= Mavis Ehlert =

British-Canadian sculptor

Una Mavis Ehlert (30 January 1922 – 14 December 2007) was a British-Canadian sculptor.

==Early life and education==
Ehlert was born in Bristol, England. Her brother, John Sander, a painter, introduced her to the art world. Ehlert specialized in commercial art and sculpture at St. Martin's School of Art and Chelsea School of Art in England.

==Career==

Ehlert moved to Ontario, Canada in 1952. She maintained a studio behind her home in Westdale. She mounted her first solo exhibition in 1966.

Ehlert's sculpture known as 'Dianne' sits on a boulder outside the Hamilton Public Library in Ancaster, Ontario. The statue was purchased and donated by Ancaster and Hilltop Garden Clubs for the Canadian Centennial in 1967.

Ehlert made a terracotta sculpture called 'Reflections of a Little Boy' that is on permanent display in a glass box at the Central branch of the Hamilton Public Library in downtown Hamilton, Ontario.

A bust of former hockey coach Reginald Hennessy, sculpted by Ehlert, was installed at the Burlington Central Arena, but was later stolen.

Her sculpted beaver was presented to Kaga, Japan, the twin city of Dundas, Ontario circa 1968. A terracotta bust of Terry Fox by Ehlert was donated by Juliet Margaret Gordon to the Recreational Therapy program of the psychiatric ward at St. Joseph's Hospital in Hamilton.

The Hamilton Club of Hamilton, Ontario bought a bronze reclining figure of a woman for their permanent collection. The Grimsby Art Gallery owns a piece of Ehlert's art, a terra cotta figure called 'Karen', as part of their collection.

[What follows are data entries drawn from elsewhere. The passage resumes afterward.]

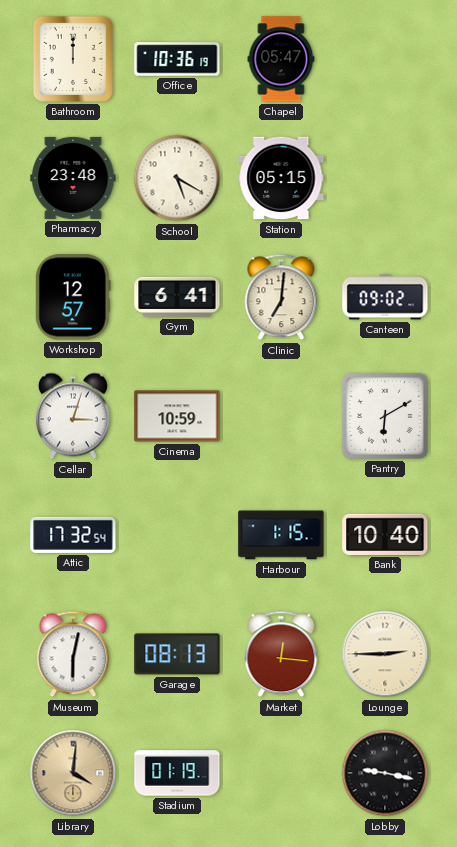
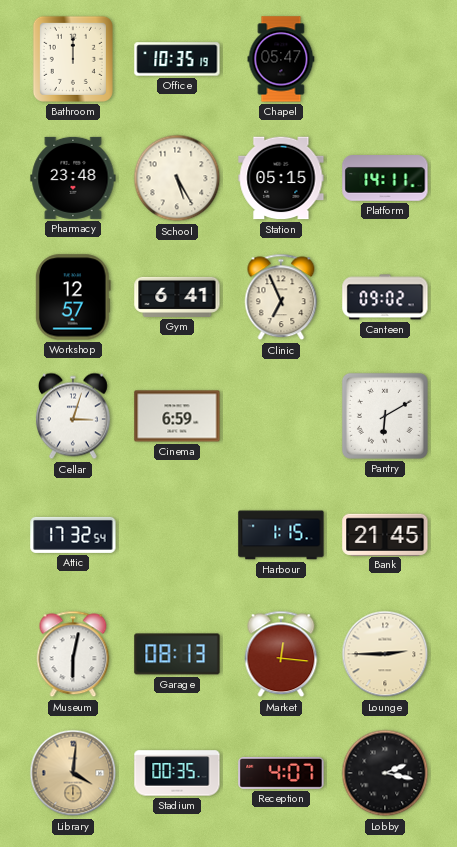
Office: 10:36 -> 10:35
School: 5:20 -> 5:25
Platform: none -> 14:11
Clinic: 7:01 -> 6:56
Cinema: 10:59 -> 6:59
Bank: 10:40 -> 21:45
Stadium: 01:19 -> 00:35
Reception: none -> 4:07
Lobby: 9:17 -> 2:17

Hamilton-Wentworth Creative Arts and CKOC radio nominated Ehlert for her Sculpture in the Excellence in the Arts search. She received a Sculptor of the Year award for her contribution to the Artistic Community at the First Awards Banquet in 1980. Ehlert was presented with a plaque by CJJD radio, (now known as CHAM), CKOC and Creative Arts.

An article by Andrew Dreschel, staff writer for the West Hamilton Journal, credited Ehlert for her large body of work, her many exhibitions in art galleries throughout Ontario. and her representation in both private and public collections.

Ehlert taught sculpture and ceramics at the Jewish Community Centre and Central Secondary School in Hamilton, Ontario. Artist Emy Singer was one of Mavis Ehlert's sculpture students at the Jewish Community Centre. Moura Wolpert of the Jewish Canadian News called Mavis Ehlert a "quiet genius".

Ehlert's work was displayed at a number of solo and group exhibitions. She shared a show at the Art Gallery of Hamilton with Canadian painter Emily Carr. In the 1990s Ehlert exhibited annually at the J.B. Aird Gallery in Toronto. Her 2001 exhibit Bird Forms at the Art Gallery of Hamilton attracted critical acclaim.